Da gibt es unzweifelhaft eine Verbindung. Aber welche? Und wo fuhren der Motorsegler, eventuell sogar beide Schiffe hin, nachdem sie den Wieker Bodden verlassen hatten? Örtlichkeiten, die sich lohnen, gibt es viele. Die skandinavischen Länder? Die Insel Bornholm, die nur ungefähr 65 Seemeilen von Rügen entfernt liegt. Und selbstverständlich auch die deutsche Küste sowohl Schleswig-Holstein im Westen, wo der Motorsegler herkam, als auch Usedom im Osten. Und selbst die polnische Küste, mit dem ehemaligen Danzig in Polen, Litauen, Lettland mit der imposanten Altstadt Riga oder Estland mit Tallin kämen infrage. Was ist mit Russland?
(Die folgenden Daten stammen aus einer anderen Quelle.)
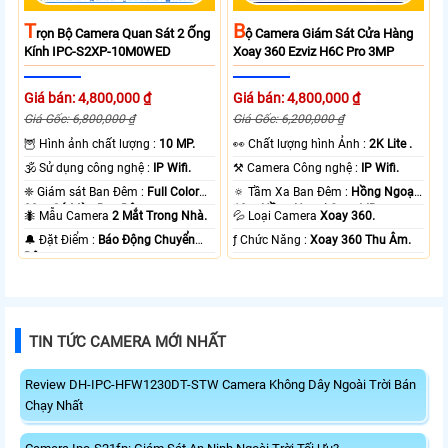
T
B
Rọn Bộ Camera Quan Sát 2 Ống
Ộ Camera Giám Sát Cửa Hàng
Kính IPC-S2XP-10M0WED
Xoay 360 Ezviz H6C Pro 3MP
Giá bán: 4,800,000 ₫
Giá bán: 4,800,000 ₫
Giá Gốc: 6,800,000 ₫
Giá Gốc: 6,200,000 ₫
🦉 Hình ảnh chất lượng :
10 MP.
️👀 Chất lượng hình Ảnh :
2K Lite .
🕉️ Sử dụng công nghệ :
IP Wifi.
⚒ Camera Công nghệ :
IP Wifi.
❈ Giám sát Ban Đêm :
Full Color
🔅 Tầm Xa Ban Đêm :
Hồng Ngoại
20m Có Màu Ban Ðêm.
10m Hồng Ngoại Smart IR.
🐜 Mẫu Camera
2 Mắt Trong Nhà.
💦 Loại Camera
Xoay 360.
️🔔 Đặt Điểm :
Báo Động Chuyển
️ƒ Chức Năng :
Xoay 360 Thu Âm.
Động.
TIN TỨC CAMERA MỚI NHẤT
Review DH-IPC-HFW1230DT-STW Camera Không Dây Ngoài Trời Bán
Chạy Nhất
Wenn ich dieses Rätsel löse, finde ich die Antwort, was mit dem Motorsegler passiert ist.

Kurz nach zwei kam Larsson zu Hause in Loddin an. Monika schien ihn zu erwarten. Sie kam ihm bis zu seiner Garagenauffahrt entgegen. Er stieg aus, küsste sie auf beide Wangen, dann auf den Mund. »Es ist schön, wieder zu Hause zu bei meinen beiden Mädels sein, Liebes.«

»Ja«, sagte sie. »Auch ich finde es sehr schön, wenn du hier bist. Und wenn du weg bist, frage ich mich immer, warum das so sein muss.«

Larsson nahm die Räucheraale aus dem Wagen. »Eine Kleinigkeit fürs Abendbrot«, sagte er und kniff ein Auge zu.